Grapevine rootstocks differentially regulate root growth and architecture in response to nitrogen availability
Regulation of root system growth and architecture is an adaptive mechanism evolved by plants to cope with variable nitrogen availability in the soil. In grafted plants, this process depends on intrinsic properties of the rootstock as well as long-distance signaling between each partner of the graft (scion and rootstock) and contributes to the fitness of the whole plant.

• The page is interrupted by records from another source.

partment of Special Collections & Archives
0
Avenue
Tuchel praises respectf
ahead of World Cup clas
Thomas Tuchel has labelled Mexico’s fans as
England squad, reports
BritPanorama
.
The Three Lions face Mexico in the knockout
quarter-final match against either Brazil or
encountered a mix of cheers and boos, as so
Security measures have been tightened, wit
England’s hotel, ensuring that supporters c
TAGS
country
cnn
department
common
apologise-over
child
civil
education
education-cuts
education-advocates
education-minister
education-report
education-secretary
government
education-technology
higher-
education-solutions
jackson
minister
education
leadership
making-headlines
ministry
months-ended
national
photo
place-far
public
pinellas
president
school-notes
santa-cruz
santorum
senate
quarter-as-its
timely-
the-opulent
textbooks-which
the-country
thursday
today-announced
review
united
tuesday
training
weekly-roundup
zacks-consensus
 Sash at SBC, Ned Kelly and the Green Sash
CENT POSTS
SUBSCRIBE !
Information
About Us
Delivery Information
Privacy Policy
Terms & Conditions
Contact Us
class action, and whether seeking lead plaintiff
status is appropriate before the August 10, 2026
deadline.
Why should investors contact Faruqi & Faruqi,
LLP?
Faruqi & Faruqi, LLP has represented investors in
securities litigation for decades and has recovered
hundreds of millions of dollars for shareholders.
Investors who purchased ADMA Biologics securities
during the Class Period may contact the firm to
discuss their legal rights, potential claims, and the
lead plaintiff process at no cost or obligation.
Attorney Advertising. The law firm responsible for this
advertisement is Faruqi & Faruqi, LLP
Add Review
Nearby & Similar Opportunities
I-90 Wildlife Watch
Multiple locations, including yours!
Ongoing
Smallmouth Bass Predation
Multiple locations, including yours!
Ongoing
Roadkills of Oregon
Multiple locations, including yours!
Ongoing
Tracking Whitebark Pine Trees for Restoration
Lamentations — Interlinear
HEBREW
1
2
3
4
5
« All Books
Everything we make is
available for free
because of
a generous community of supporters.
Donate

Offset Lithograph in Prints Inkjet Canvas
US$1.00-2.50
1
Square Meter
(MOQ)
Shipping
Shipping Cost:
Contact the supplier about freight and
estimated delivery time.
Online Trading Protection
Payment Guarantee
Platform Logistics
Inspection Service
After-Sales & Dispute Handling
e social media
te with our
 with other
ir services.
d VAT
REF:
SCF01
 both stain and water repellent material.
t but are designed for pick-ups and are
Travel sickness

We show here that two grapevine rootstock genotypes known to differentially control scion growth have developed two distinct root development strategies to optimize nutrient uptake in response to nitrogen availability. The rootstock '1103 Paulsen' conferring high vigor developed a deeper root system and a larger number of lateral roots than 'Riparia Gloire de Montpellier' (RGM), a rootstock that confers low vigor, whatever the nitrogen concentration in the culture medium. RGM cuttings grew surface roots and developed lateral roots only with low nitrogen supply. This developmental pattern suggests that RGM promotes lateral root production when nitrogen content is limiting to increase its prospecting area for the uptake of nitrogen resources. Gene expression profiling revealed interesting patterns and differences between the two studied rootstocks, particularly concerning hormone signaling.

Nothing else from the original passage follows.